There are three different categories of exemptions from position limits as we currently define them for agricultural commodities:
1. Commercial parties with physical inventory and sales;
2. Commercial parties with physical anticipatory needs; and
3. Those who file under Section 1.47 of our rules. These parties neither have inventory nor are commercial parties with anticipatory needs. For example, these exemptions are sometimes given for risk management and swap dealers.
It is the third category of hedge exemptions – the exemptions for noncommercial entities such as swap dealers – that currently risks swallowing the rule. The Commission is taking a close look into whether to eliminate these hedge exemptions for certain swap dealers and possibly create a new risk management exemption.

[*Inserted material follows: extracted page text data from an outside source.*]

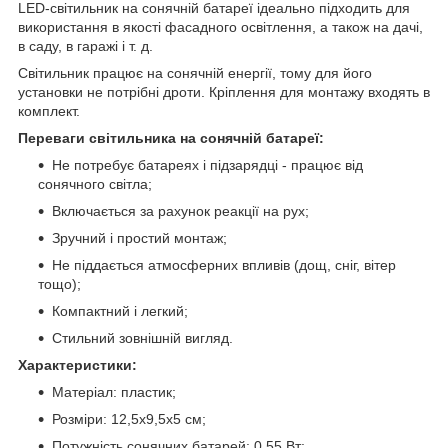
LED-світильник на сонячній батареї ідеально підходить для
використання в якості фасадного освітлення, а також на дачі,
в саду, в гаражі і т. д.
Світильник працює на сонячній енергії, тому для його
установки не потрібні дроти. Кріплення для монтажу входять в
комплект.
Переваги світильника на сонячній батареї:
Не потребує батареях і підзарядці - працює від
сонячного світла;
Включається за рахунок реакції на рух;
Зручний і простий монтаж;
Не піддається атмосферних впливів (дощ, сніг, вітер
тощо);
Компактний і легкий;
Стильний зовнішній вигляд.
Характеристики:
Матеріал: пластик;
Розміри: 12,5х9,5х5 см;
Потужність сонячних батарей: 0.55 Вт;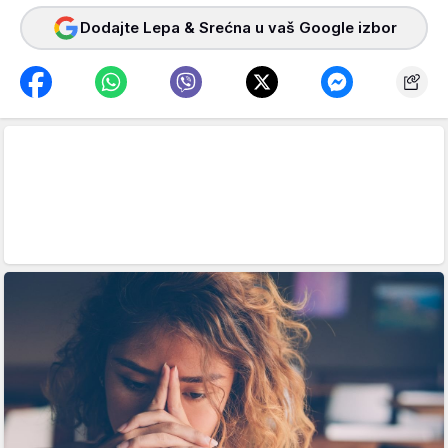
Dodajte Lepa & Srećna u vaš Google izbor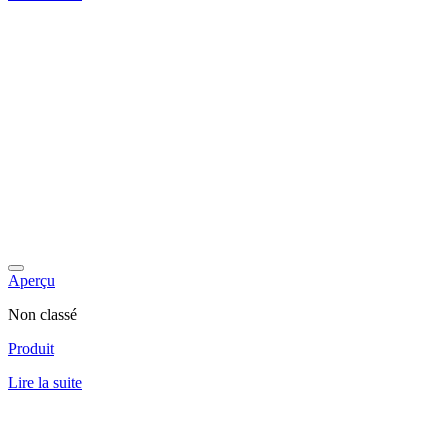
Aperçu
Non classé
Produit
Lire la suite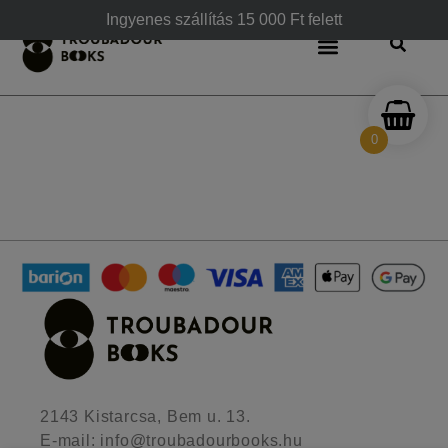
Fizetési módok
Ingyenes szállítás 15 000 Ft felett
0
2143 Kistarcsa, Bem u. 13.
E-mail: info@troubadourbooks.hu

As we consider setting position limits on futures exchanges, I believe that the Commission must urgently work with Congress to secure additional authorities, including aggregate position limits, to prevent market participants from moving to the over-the-counter market or onto foreign exchanges. The CFTC must be able to set aggregate limits on all persons trading OTC derivatives that perform or affect a significant price discovery function with respect to regulated markets that the CFTC oversees. Such position limit authority should clearly empower the CFTC to establish aggregate position limits across markets in order to ensure that traders are not able to avoid position limits in a market by moving to a related exchange or market, including international markets.
I am looking forward to hearing from everyone who is participating in today’s hearing. I believe that we have a diversity of points of view that will provide for a thoughtful discussion on this very important subject. I will also note that written comments on the topic of this hearing will be accepted from the public until August 12th, 2009, and included in the record. Based up what we learn from these hearings, we will further review CFTC rules to determine what course of action is most appropriate.
I will now turn to Commissioner Dunn for his opening statement.